Around the corner from the elevator is a dance floor, framed by a wall of glass that spans the ledge of the tower. In the frame, a woman and a man spin and tap, embrace and separate, their feet slipping and swaying to the beat of the music.

With a nod, the agile man takes two steps away from his partner and turns off the audio system. Only the duo’s gasping breaths fill the space.

“First Execution!” he said, hands on hips. “Let me go over a few things in my head for a second.”

Lincoln Jones’ eyes fall to his feet as he takes several steps back into the rubberized floor, drawing invisible lines with his toes as he slowly counts in time, as if reciting a short hymn. His partner, Rochelle Chang, does the same. Learning the steps of Fred Astaire requires a kind of exhilarating diligence, after all.

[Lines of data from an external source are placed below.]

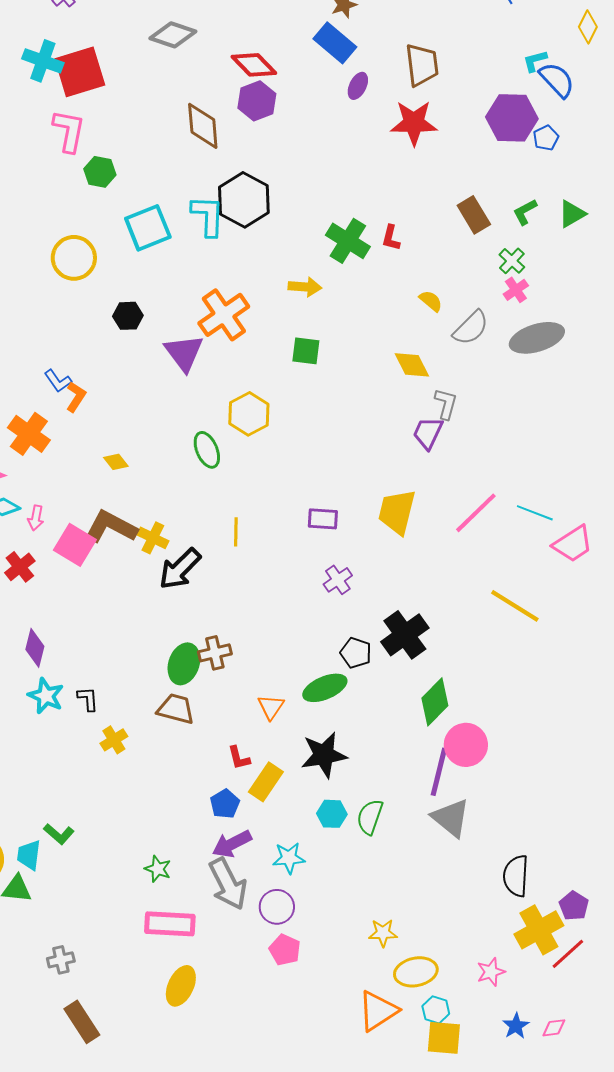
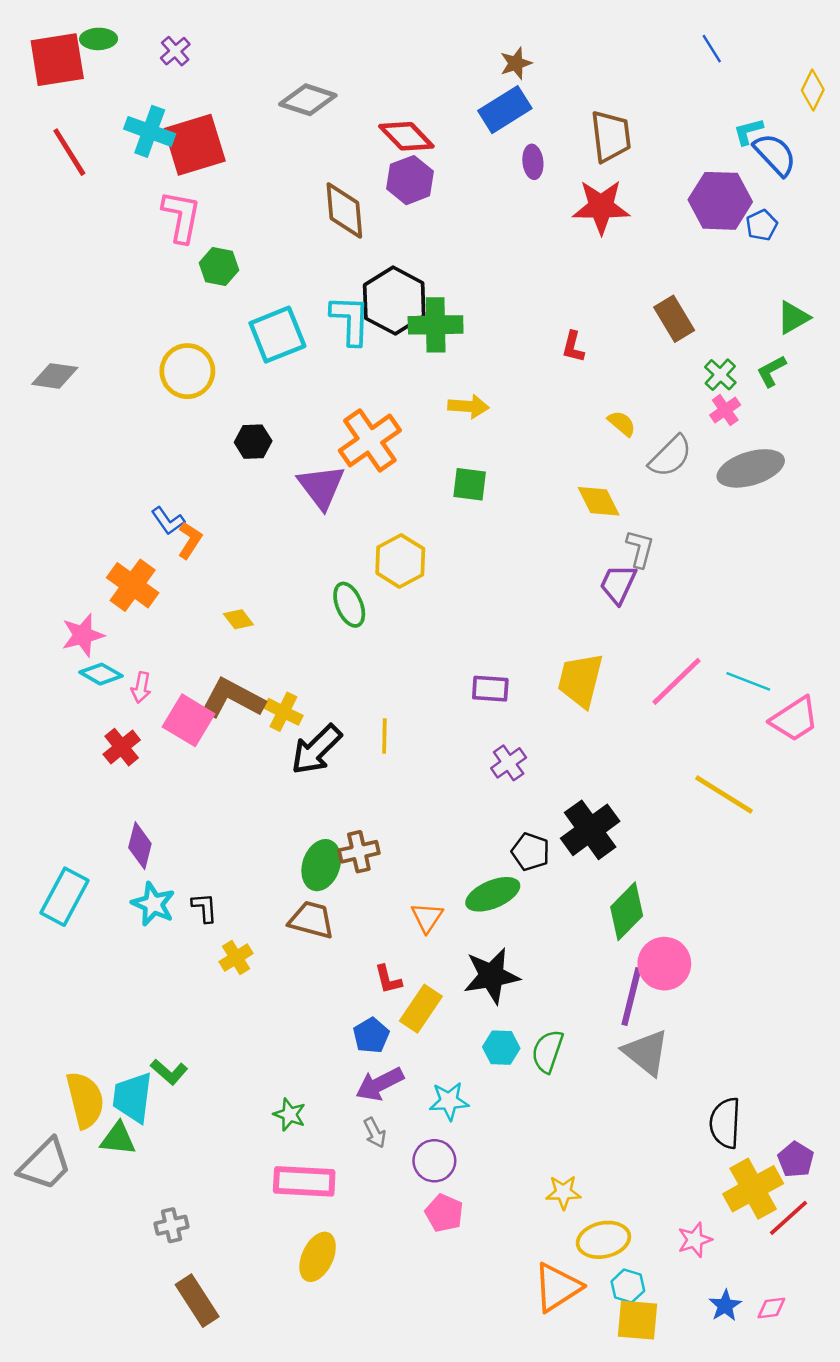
blue rectangle: (335, 43) -> (505, 110), turned -72
purple ellipse: (358, 86) -> (533, 162), turned -32
green L-shape: (525, 212) -> (771, 371), moved
green cross: (348, 241) -> (436, 325), moved, turned -33
yellow line: (236, 532) -> (384, 736), moved
cyan trapezoid: (29, 855) -> (133, 1097), size x1.4
gray arrow: (228, 884) -> (375, 1133), size x0.5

It’s been three years since Jones moved his company, the American Contemporary Ballet, to this unlikely space in the heart of downtown Los Angeles. The squad is getting ready Dances of Astaire, featuring the moves of the legendary triple threat on the big screen. It opens on Thursday February 1 and lasts 10 performances until February 14. The five works on display include four taken directly from the Astaire films and the finale choreographed by Jones in the style of Astaire.

Astaire’s lyrical dancing may seem unusual for a ballet company, but ACB thrives on the fusion of classical technique with new-school programs. This innovative edge, combined with Jones’ perfectionist streak, proved attractive to Chang, who joined the team in 2014.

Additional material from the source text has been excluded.